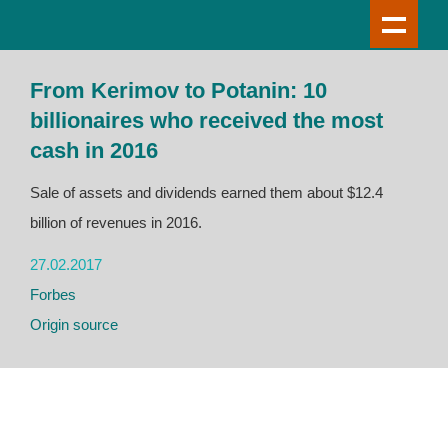
From Kerimov to Potanin: 10
billionaires who received the most
cash in 2016
Sale of assets and dividends earned them about $12.4
billion of revenues in 2016.
27.02.2017
Forbes
Origin source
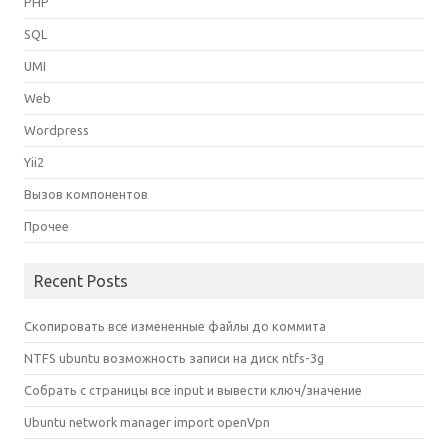
PHP
SQL
UMI
Web
Wordpress
Yii2
Вызов компонентов
Прочее
Recent Posts
Скопировать все измененные файлы до коммита
NTFS ubuntu возможность записи на диск ntfs-3g
Собрать с страницы все input и вывести ключ/значение
Ubuntu network manager import openVpn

----------------------------------------

▶ _What is needed_
For the records above, output each one exactly and skip any image.

▶ _Answer area_
From Kerimov to Potanin: 10
billionaires who received the most
cash in 2016
Sale of assets and dividends earned them about $12.4
billion of revenues in 2016.
27.02.2017
Forbes
Origin source
PHP
SQL
UMI
Web
Wordpress
Yii2
Вызов компонентов
Прочее
Recent Posts
Скопировать все измененные файлы до коммита
NTFS ubuntu возможность записи на диск ntfs-3g
Собрать с страницы все input и вывести ключ/значение
Ubuntu network manager import openVpn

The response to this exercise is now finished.